In the second step, we enrich each row with temporal encodings and a prediction
target:

- we compute sinusoidal encodings of time-of-day,
  `tod_sin` and `tod_cos`, to represent the 48 half-hour slots within a day
  as points on a circle;
- we compute sinusoidal encodings of day-of-week,
  `dow_sin` and `dow_cos`, to represent the weekly cycle;
- we define `flow_next` as the next half-hour flow for the same grid cell,
  using a window function over each `(x, y)` time series ordered by `(d, t)`.

Finally, we select the grid indices (`x`, `y`), all model input features
(`flow`, all `poi_*` columns, and the four time encodings), the target
`flow_next`, and the global `time_index`. Rows where `flow_next` is missing
(i.e., the last time step in a cell’s sequence) are dropped. The resulting
`flow_feat` table is a clean, fully-specified dataset ready for temporal
train/test splitting and sequence construction.


In [None]:
feature_cols = ["flow"] + poi_cols + ["tod_sin", "tod_cos", "dow_sin", "dow_cos"]

con.execute(f"""
    CREATE OR REPLACE TABLE flow_feat AS
    WITH base AS (
        SELECT
            d::INT AS d,
            t::INT AS t,
            x::INT AS x,
            y::INT AS y,
            flow,
            {", ".join([f"COALESCE({c}, 0) AS {c}" for c in poi_cols])},
            t AS time_of_day,
            d % 7 AS dow,
            (d * 48 + t) AS time_index
        FROM flow_poi
    ),
    feat AS (
        SELECT
            *,
            sin(2*PI()*time_of_day/48.0) AS tod_sin,
            cos(2*PI()*time_of_day/48.0) AS tod_cos,
            sin(2*PI()*dow/7.0)          AS dow_sin,
            cos(2*PI()*dow/7.0)          AS dow_cos,
            LEAD(flow) OVER (
                PARTITION BY x, y
                ORDER BY d, t
            ) AS flow_next
        FROM base
    )
    SELECT
        x,
        y,
        {", ".join(feature_cols)},
        flow_next,
        time_index
    FROM feat
    WHERE flow_next IS NOT NULL;
""")


In [None]:
print(con.execute("SELECT COUNT(*) FROM flow_feat;").fetchall())
print(con.execute("PRAGMA table_info('flow_feat');").fetchall()[:15])


![](image/005.png)

### 2. Train–test split and feature normalization

To prepare the data for modeling, we perform a temporal split on the feature
table `flow_feat`. Because mobility patterns evolve over time, the model should
be evaluated on future data rather than on randomly shuffled samples.
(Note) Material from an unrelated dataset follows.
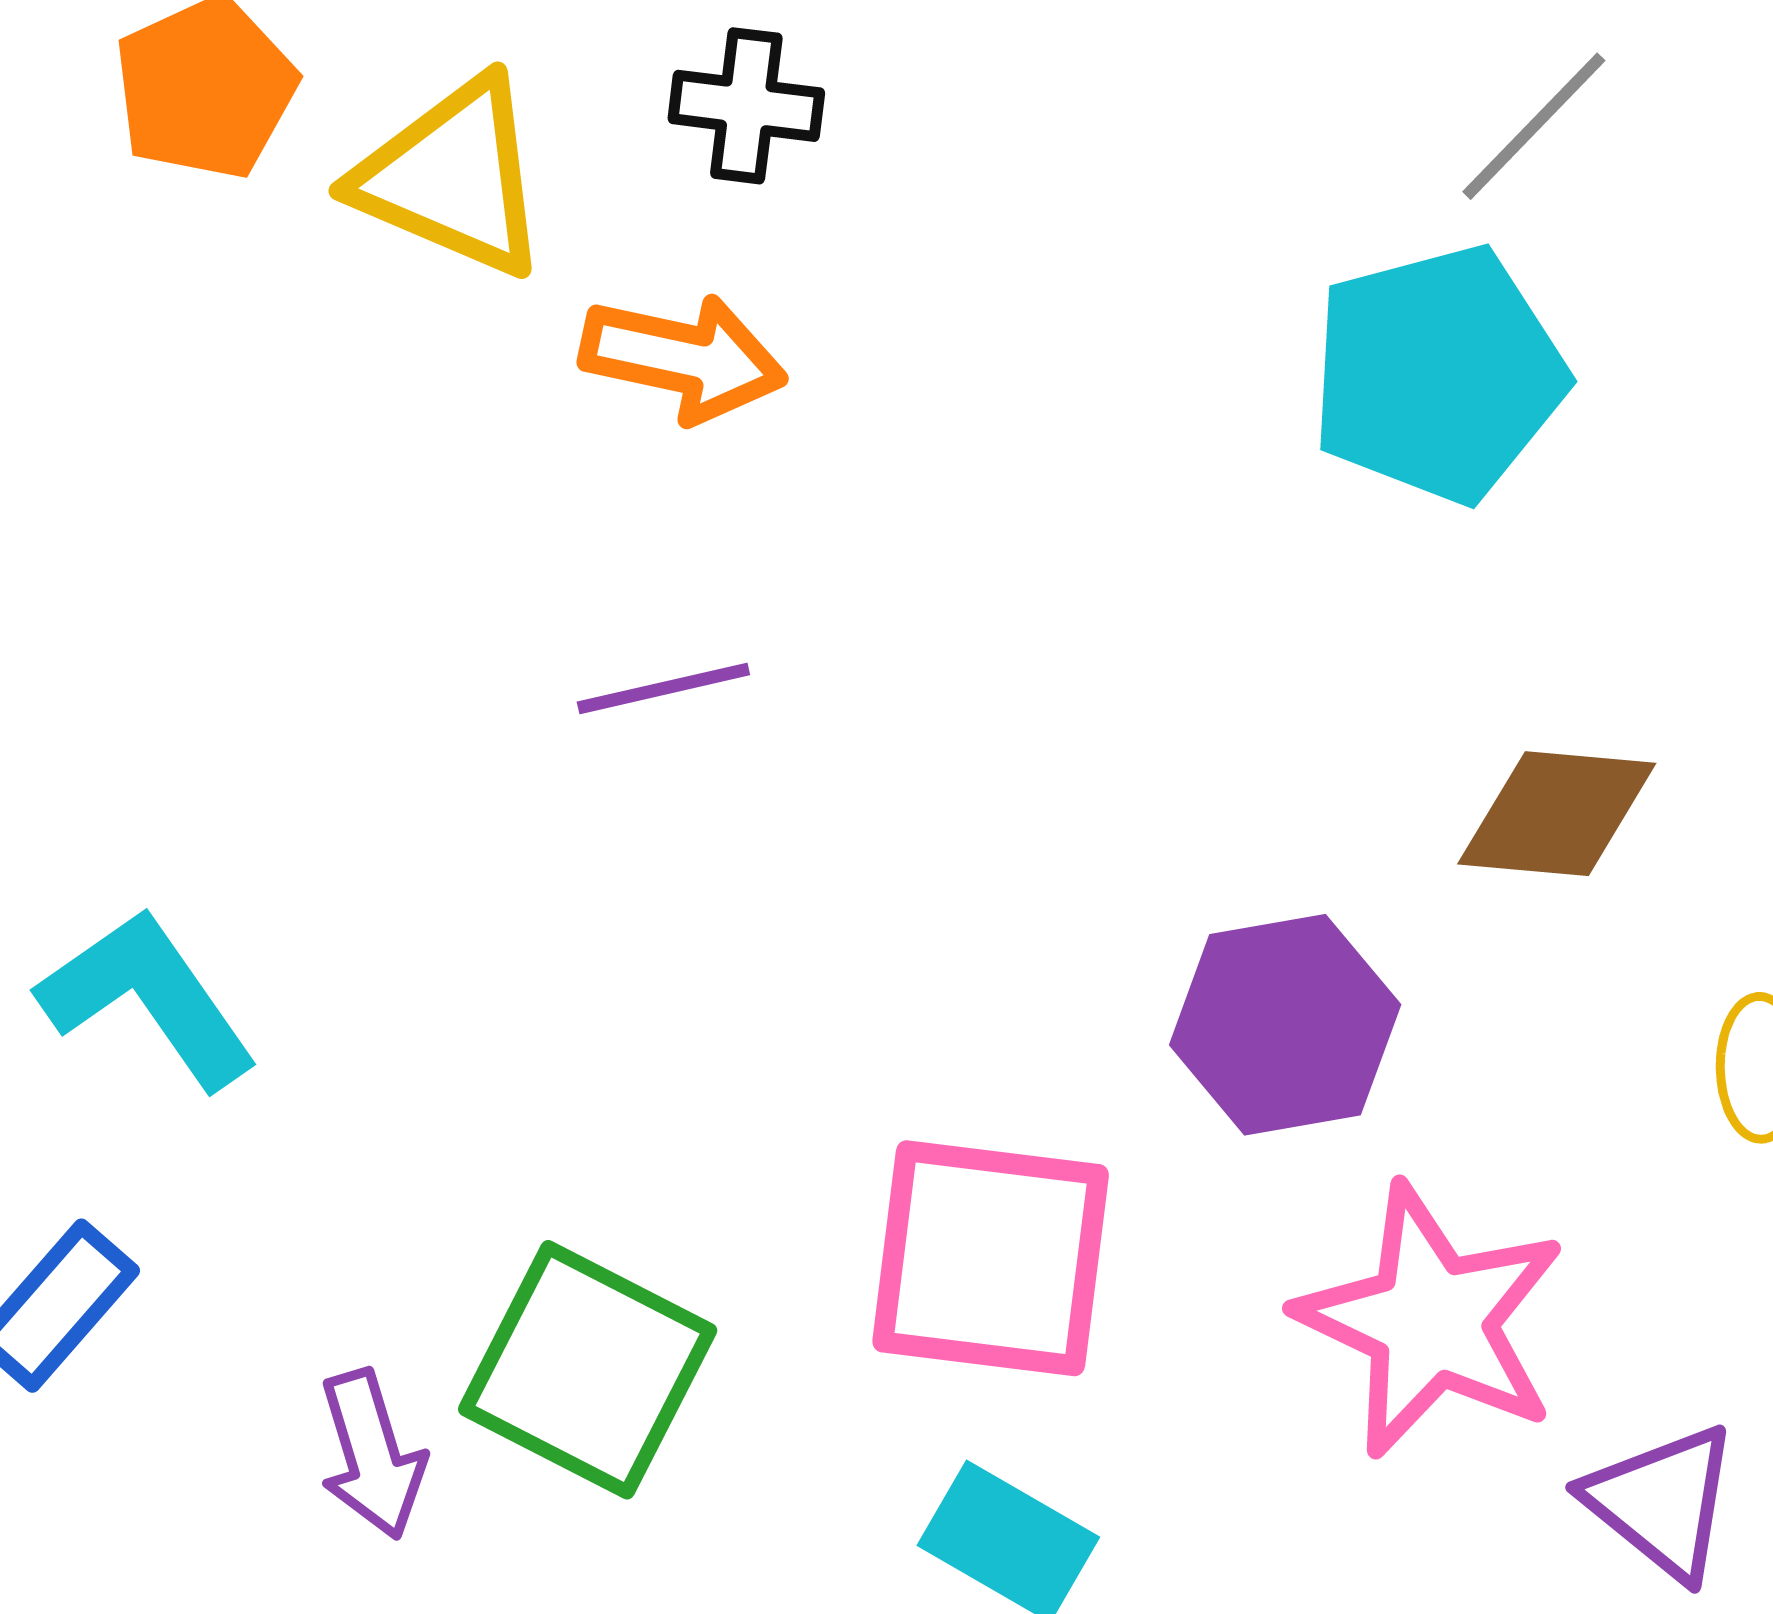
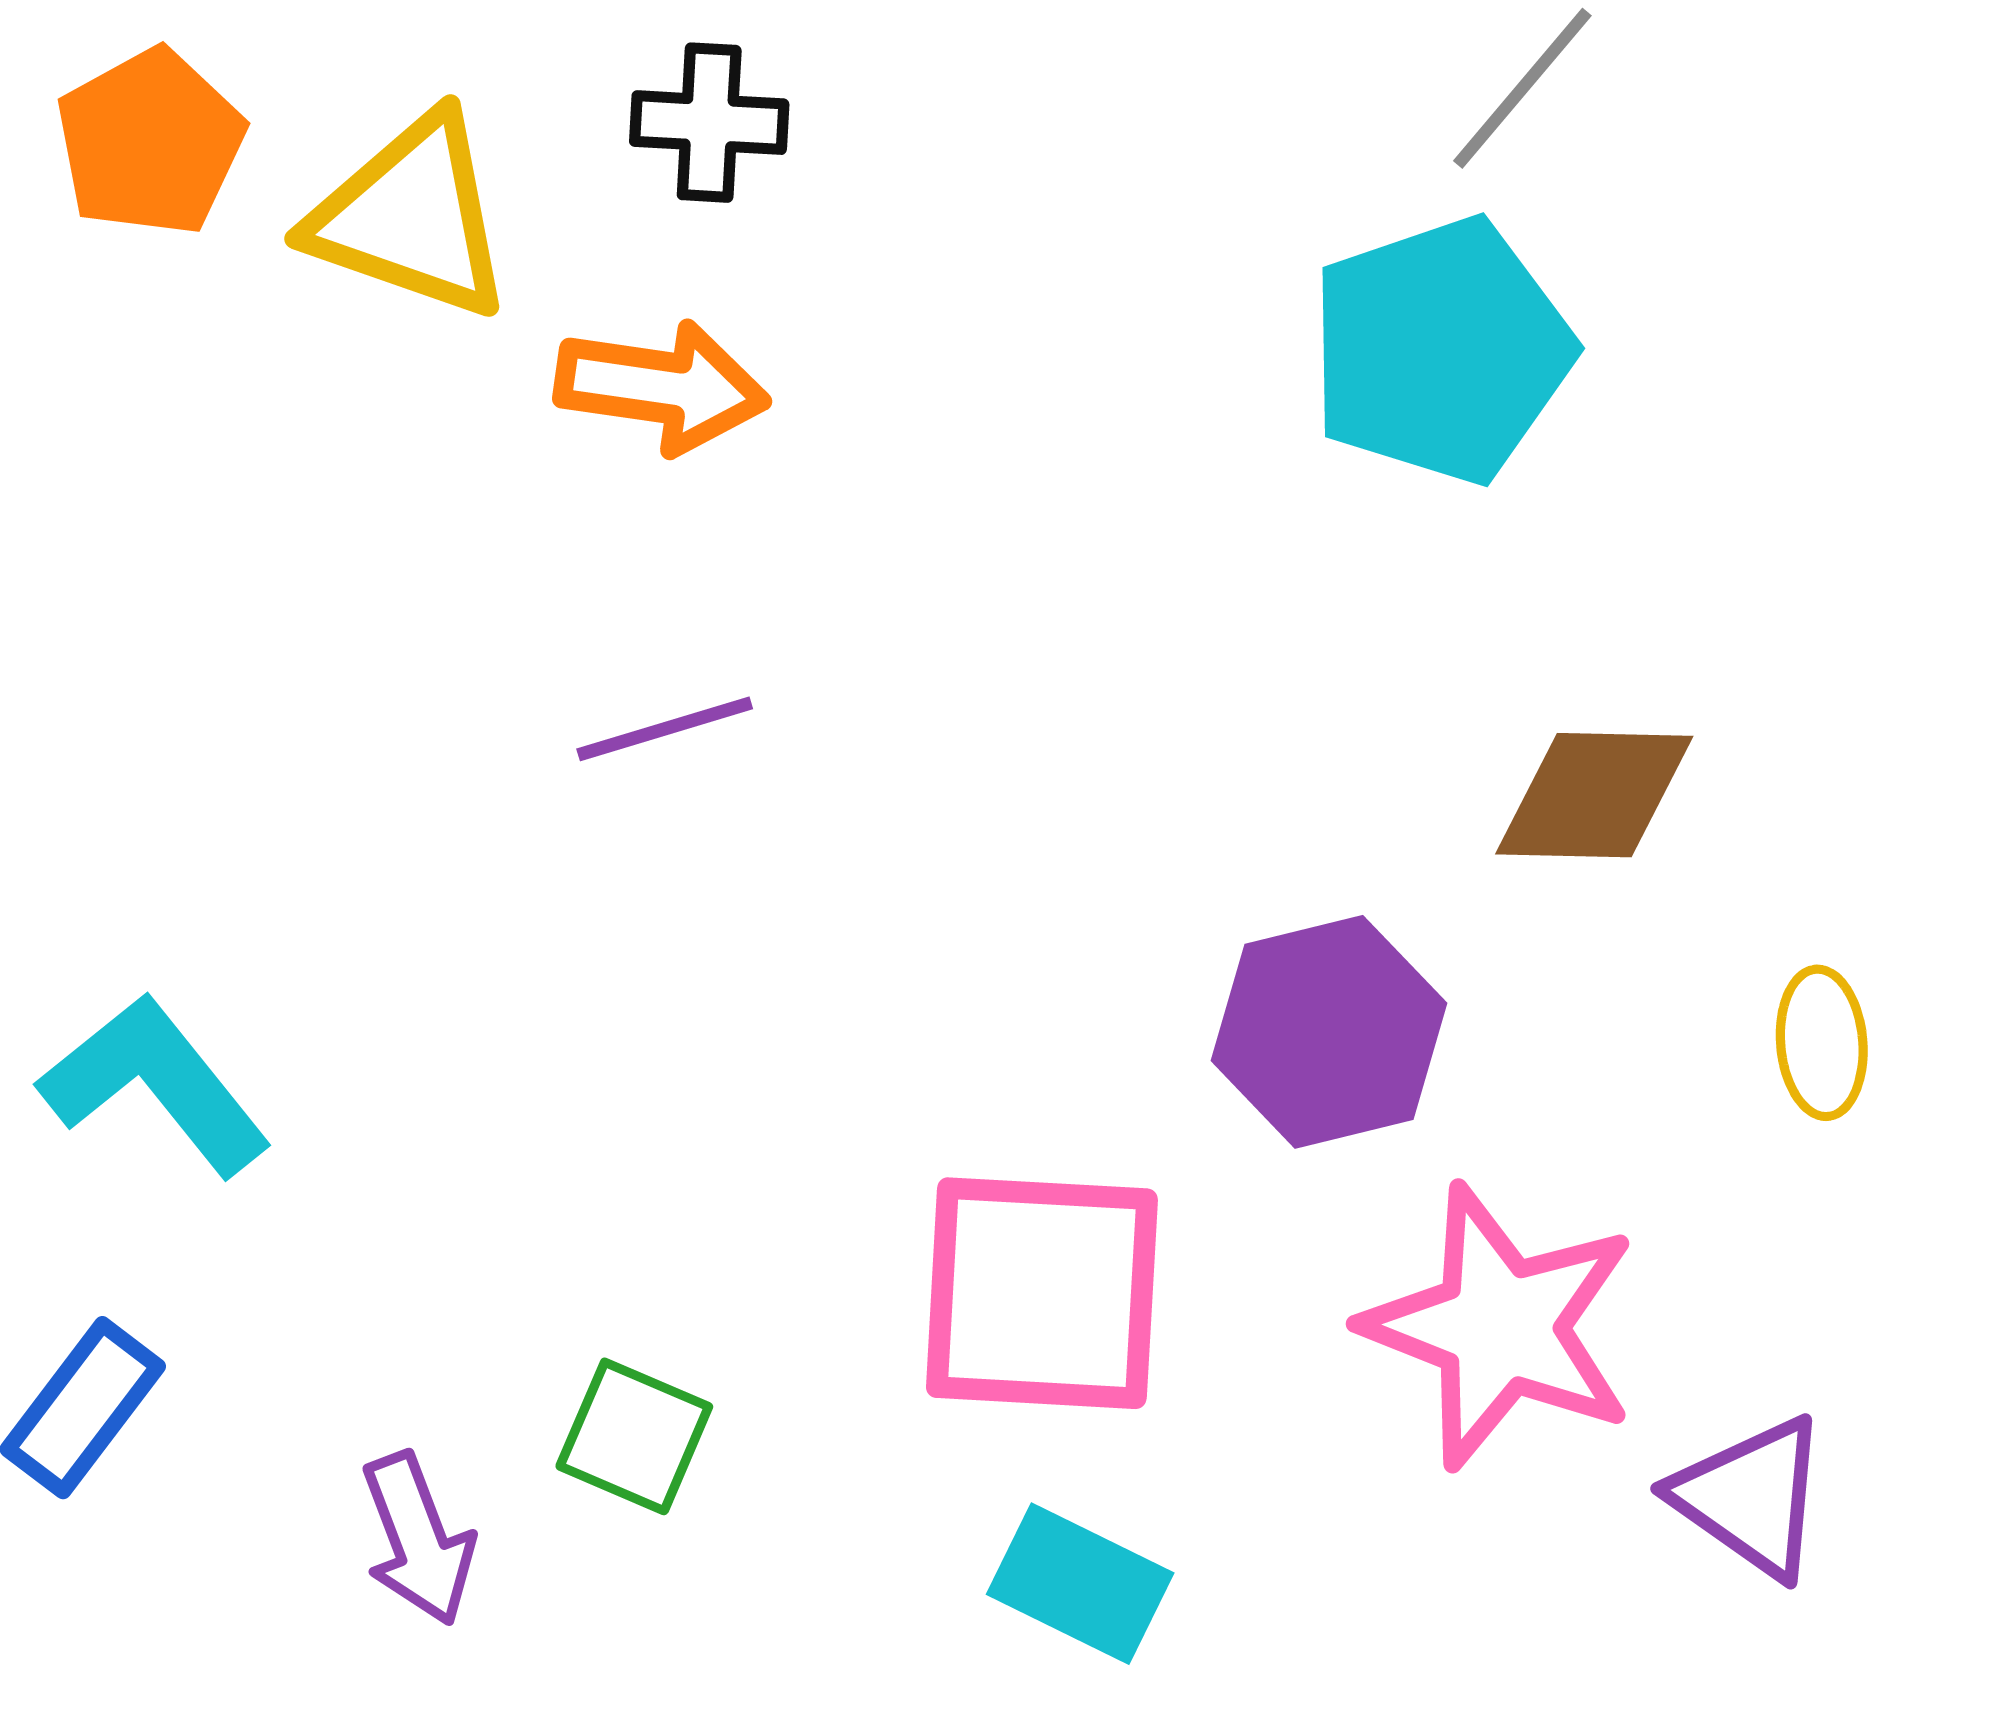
green square: (588, 1370) -> (634, 1436), size x0.6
We therefore
split the dataset by the global `time_index`:

1. We compute the 80th percentile of `time_index` across all rows.
2. Rows with `time_index` ≤ threshold form the training set (`flow_feat_train`).
3. Rows with `time_index` > threshold form the test set (`flow_feat_test`).

This ensures that the model is trained only on past observations and evaluated
on genuinely later time periods.

After splitting, we compute feature-wise means and standard deviations **only on
the training set**. These statistics are collected for each model input feature in
`feature_cols`. They are later used to apply z-score normalization to both training and test sequences. Computing normalization parameters solely
from the training set avoids information leakage from the future into the model.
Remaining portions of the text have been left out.